*TASK DIRECTIONS*
Count the lines below that contain the word "accounts", and report only that number.

*DATA FOR THIS TASK*
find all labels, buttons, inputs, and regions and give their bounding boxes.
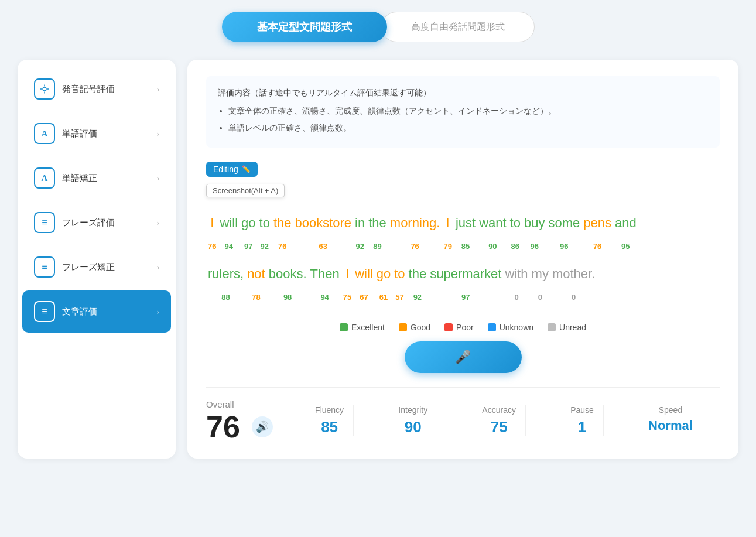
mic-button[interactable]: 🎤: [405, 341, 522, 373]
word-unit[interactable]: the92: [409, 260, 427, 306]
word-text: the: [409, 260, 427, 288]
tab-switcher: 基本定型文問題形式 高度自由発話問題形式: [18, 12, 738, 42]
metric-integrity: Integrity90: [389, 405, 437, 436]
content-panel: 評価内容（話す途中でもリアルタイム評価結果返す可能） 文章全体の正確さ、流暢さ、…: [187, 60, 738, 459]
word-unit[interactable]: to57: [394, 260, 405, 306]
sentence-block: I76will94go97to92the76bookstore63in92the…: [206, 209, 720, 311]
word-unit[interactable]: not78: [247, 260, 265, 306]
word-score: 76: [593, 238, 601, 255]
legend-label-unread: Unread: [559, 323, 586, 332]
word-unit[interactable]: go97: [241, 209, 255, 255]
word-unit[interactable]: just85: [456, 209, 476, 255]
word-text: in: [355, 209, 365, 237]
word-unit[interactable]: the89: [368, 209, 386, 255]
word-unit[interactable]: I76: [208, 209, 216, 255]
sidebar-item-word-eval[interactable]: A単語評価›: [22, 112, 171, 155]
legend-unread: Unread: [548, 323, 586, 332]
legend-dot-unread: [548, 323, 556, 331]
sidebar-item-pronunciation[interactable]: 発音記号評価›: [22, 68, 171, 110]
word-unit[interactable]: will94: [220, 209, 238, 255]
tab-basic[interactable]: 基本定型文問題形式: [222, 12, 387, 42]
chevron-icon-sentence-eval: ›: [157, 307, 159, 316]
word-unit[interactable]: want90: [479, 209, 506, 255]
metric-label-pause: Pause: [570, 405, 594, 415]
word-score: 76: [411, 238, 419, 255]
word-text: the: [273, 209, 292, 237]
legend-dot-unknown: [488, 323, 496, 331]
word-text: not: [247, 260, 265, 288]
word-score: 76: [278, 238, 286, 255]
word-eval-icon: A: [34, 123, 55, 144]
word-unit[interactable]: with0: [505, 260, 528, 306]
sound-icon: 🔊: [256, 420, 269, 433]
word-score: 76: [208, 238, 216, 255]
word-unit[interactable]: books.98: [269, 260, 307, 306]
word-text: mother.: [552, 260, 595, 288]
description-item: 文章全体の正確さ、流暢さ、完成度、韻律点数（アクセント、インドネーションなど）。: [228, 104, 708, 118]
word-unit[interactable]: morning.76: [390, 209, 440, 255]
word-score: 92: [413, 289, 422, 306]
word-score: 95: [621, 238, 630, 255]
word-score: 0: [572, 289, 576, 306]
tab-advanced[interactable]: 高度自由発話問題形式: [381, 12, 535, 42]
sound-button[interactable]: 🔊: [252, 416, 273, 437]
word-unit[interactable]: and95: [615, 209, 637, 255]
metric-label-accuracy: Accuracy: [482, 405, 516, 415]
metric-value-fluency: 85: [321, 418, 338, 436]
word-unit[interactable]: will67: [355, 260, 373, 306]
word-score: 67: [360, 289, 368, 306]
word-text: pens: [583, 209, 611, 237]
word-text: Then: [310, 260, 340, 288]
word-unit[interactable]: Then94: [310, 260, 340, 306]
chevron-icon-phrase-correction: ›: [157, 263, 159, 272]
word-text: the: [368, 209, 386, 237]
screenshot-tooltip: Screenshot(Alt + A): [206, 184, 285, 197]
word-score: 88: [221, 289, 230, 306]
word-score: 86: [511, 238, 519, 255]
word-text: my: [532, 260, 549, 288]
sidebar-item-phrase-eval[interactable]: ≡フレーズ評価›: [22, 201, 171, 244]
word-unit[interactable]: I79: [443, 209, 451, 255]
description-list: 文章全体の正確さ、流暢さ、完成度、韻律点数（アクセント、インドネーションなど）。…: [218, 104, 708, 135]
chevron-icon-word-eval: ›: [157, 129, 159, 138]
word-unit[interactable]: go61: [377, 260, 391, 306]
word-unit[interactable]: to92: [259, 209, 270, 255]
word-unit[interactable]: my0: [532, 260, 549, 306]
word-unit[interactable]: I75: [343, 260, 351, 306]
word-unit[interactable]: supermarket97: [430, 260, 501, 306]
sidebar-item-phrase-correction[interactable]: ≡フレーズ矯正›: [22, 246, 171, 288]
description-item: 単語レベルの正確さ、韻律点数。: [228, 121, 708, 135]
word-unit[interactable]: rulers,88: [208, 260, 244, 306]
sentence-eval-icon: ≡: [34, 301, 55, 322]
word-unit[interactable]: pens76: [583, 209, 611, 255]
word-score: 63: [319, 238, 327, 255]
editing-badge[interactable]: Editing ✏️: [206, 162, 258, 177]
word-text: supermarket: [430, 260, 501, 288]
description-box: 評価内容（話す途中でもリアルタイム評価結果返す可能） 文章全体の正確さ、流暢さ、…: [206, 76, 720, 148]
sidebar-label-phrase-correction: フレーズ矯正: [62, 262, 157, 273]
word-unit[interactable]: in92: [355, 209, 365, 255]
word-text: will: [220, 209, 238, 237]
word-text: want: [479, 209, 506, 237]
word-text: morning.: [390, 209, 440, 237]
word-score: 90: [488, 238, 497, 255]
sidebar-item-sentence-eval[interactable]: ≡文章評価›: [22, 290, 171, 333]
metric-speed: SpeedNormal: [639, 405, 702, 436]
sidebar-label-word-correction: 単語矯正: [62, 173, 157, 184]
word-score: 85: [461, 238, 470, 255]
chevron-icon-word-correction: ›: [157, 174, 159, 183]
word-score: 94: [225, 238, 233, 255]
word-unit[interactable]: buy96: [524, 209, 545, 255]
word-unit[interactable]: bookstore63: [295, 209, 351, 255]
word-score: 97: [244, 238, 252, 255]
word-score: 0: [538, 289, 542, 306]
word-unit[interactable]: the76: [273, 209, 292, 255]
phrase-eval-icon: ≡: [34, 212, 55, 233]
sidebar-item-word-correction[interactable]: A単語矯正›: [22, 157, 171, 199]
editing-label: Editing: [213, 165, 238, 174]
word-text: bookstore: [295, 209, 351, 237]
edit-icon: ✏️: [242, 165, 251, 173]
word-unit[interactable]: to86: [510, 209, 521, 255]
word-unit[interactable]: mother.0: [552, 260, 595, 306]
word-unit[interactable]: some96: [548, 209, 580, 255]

--

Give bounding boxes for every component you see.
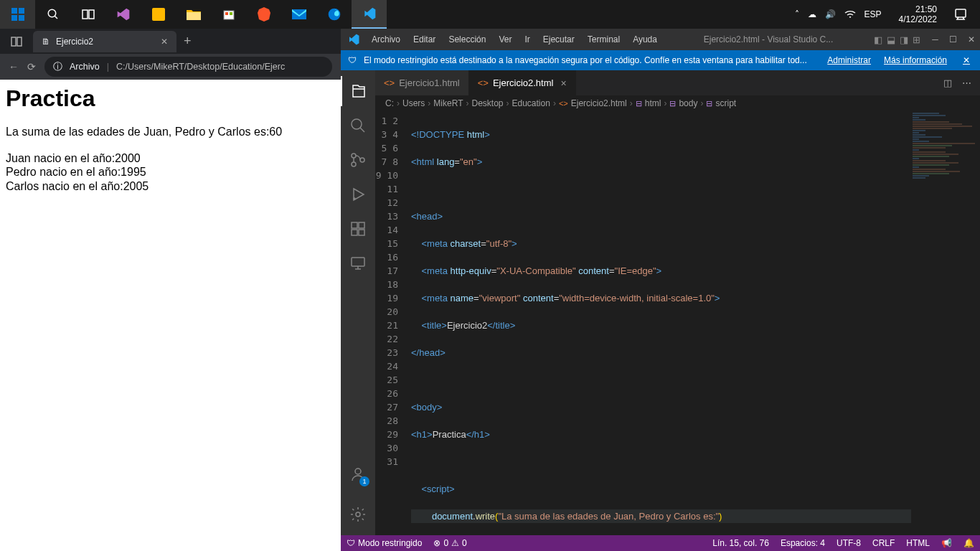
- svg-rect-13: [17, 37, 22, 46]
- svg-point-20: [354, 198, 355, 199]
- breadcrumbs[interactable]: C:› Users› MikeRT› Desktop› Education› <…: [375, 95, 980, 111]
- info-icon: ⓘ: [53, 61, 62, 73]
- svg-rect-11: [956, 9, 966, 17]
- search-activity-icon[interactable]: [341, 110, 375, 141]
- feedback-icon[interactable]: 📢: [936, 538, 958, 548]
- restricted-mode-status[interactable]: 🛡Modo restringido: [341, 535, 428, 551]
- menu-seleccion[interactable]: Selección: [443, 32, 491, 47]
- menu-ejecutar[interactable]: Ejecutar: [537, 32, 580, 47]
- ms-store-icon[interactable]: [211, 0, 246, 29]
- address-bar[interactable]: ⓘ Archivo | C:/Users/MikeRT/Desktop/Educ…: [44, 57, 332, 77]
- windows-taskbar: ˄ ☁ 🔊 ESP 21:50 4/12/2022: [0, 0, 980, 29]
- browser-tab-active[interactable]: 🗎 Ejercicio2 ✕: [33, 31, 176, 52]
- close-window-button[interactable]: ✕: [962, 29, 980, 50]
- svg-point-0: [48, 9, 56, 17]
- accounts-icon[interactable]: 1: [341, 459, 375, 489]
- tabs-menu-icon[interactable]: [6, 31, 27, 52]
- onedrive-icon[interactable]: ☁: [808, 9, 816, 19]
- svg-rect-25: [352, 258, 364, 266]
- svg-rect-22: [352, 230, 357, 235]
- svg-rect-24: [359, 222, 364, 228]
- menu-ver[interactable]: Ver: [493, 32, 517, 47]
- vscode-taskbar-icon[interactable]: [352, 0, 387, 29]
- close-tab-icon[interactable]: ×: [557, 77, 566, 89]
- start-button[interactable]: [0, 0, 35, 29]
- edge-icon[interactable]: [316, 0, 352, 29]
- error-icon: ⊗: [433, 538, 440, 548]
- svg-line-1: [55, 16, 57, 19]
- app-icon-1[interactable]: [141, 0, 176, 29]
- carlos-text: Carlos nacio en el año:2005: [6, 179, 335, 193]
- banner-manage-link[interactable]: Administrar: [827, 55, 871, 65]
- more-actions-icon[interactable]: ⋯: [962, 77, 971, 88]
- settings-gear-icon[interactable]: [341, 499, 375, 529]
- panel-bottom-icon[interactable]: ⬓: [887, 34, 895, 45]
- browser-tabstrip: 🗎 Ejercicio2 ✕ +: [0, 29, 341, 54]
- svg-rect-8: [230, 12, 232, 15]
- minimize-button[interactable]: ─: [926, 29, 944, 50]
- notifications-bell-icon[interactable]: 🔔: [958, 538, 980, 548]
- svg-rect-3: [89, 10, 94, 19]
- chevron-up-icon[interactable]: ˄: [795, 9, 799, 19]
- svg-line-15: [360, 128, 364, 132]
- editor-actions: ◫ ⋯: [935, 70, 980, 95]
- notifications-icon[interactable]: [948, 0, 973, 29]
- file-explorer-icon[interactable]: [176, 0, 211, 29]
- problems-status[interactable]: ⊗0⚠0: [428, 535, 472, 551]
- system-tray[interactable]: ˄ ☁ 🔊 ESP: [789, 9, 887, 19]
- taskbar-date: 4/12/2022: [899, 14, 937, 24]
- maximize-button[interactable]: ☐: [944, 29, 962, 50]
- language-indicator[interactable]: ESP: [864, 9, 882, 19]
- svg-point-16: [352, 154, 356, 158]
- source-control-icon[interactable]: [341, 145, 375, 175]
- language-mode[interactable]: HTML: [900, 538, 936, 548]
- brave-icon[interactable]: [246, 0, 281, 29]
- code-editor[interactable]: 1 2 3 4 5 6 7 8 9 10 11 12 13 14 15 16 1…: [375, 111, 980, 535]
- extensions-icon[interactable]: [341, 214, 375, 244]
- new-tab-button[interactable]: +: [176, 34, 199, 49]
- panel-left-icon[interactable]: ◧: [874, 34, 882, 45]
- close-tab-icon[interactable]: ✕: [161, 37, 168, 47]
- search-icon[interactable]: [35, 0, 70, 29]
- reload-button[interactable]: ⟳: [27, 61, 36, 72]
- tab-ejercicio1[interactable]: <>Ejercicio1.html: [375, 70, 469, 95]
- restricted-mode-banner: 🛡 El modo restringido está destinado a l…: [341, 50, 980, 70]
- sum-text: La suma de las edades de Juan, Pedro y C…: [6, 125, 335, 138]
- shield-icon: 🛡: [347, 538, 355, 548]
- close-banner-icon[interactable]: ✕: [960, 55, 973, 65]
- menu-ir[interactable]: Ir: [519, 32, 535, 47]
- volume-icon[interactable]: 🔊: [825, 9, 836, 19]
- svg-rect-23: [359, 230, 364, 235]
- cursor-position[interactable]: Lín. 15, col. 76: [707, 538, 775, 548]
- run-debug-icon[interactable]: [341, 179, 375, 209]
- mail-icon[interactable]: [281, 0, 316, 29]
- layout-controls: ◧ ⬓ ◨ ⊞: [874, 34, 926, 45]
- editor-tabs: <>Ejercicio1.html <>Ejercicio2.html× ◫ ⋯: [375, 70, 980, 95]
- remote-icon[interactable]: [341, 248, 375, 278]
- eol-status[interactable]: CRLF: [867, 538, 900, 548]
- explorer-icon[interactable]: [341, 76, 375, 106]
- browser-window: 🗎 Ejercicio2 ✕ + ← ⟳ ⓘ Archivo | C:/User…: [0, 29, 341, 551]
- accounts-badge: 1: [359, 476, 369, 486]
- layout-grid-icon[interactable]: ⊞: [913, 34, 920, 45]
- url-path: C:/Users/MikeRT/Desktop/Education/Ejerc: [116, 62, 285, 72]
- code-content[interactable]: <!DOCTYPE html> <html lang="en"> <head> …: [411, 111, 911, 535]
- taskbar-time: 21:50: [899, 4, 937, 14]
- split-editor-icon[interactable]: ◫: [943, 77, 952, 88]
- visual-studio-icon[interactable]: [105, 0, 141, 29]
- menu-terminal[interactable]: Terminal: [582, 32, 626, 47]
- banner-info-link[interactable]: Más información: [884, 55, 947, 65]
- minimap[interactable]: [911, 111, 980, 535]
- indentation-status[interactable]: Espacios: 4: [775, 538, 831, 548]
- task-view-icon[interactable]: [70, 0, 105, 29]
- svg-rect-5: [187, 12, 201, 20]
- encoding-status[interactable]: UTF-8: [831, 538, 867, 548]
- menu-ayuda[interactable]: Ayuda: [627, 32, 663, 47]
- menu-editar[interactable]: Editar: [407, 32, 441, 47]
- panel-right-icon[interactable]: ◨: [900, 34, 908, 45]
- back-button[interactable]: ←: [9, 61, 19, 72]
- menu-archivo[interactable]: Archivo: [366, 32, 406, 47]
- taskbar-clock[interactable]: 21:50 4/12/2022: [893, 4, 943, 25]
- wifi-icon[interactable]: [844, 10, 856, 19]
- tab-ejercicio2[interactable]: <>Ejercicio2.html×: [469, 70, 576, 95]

--

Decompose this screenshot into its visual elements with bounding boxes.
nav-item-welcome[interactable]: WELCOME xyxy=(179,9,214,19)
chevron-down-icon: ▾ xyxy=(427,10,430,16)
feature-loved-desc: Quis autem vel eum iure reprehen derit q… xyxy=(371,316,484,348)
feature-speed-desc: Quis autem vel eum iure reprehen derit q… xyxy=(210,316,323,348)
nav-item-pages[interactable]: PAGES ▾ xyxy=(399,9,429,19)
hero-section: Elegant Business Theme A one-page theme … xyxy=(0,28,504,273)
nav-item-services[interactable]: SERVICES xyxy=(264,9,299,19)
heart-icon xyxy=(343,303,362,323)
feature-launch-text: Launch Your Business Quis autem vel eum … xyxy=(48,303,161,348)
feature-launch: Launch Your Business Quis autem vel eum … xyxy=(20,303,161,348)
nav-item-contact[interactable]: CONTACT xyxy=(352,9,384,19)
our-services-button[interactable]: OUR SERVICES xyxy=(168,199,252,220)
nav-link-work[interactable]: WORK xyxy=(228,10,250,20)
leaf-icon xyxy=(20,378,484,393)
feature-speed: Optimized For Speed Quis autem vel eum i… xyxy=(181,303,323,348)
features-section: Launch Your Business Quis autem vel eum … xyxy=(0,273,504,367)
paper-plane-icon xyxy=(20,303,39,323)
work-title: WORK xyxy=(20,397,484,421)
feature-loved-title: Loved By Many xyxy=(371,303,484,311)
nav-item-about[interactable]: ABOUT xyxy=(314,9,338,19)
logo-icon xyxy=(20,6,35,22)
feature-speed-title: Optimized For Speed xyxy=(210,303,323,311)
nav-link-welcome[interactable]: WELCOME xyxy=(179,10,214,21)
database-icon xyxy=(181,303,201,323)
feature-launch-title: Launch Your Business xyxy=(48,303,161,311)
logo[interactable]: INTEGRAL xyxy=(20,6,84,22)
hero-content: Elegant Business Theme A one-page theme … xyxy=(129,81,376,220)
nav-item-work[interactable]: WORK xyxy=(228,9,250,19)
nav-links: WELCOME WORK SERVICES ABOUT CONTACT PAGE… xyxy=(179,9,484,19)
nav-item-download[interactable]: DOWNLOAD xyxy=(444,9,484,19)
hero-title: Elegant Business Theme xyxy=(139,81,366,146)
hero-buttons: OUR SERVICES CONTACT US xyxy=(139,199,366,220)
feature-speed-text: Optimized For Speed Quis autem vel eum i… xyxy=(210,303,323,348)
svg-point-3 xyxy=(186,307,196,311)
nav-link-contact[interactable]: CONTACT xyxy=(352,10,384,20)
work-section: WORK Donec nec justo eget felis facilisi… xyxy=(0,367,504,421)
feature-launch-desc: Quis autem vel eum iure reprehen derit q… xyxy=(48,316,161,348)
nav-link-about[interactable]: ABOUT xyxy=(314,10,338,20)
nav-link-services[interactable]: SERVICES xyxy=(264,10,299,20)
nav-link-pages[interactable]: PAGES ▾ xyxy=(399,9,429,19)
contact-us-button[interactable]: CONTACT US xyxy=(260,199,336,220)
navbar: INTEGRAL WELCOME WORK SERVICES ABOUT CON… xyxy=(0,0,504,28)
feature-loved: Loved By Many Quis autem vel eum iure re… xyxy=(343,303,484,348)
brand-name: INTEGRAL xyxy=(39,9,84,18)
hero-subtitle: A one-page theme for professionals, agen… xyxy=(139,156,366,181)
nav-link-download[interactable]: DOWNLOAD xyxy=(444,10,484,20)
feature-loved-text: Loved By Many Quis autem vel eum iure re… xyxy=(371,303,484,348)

*EXERCISE SOLUTION*
2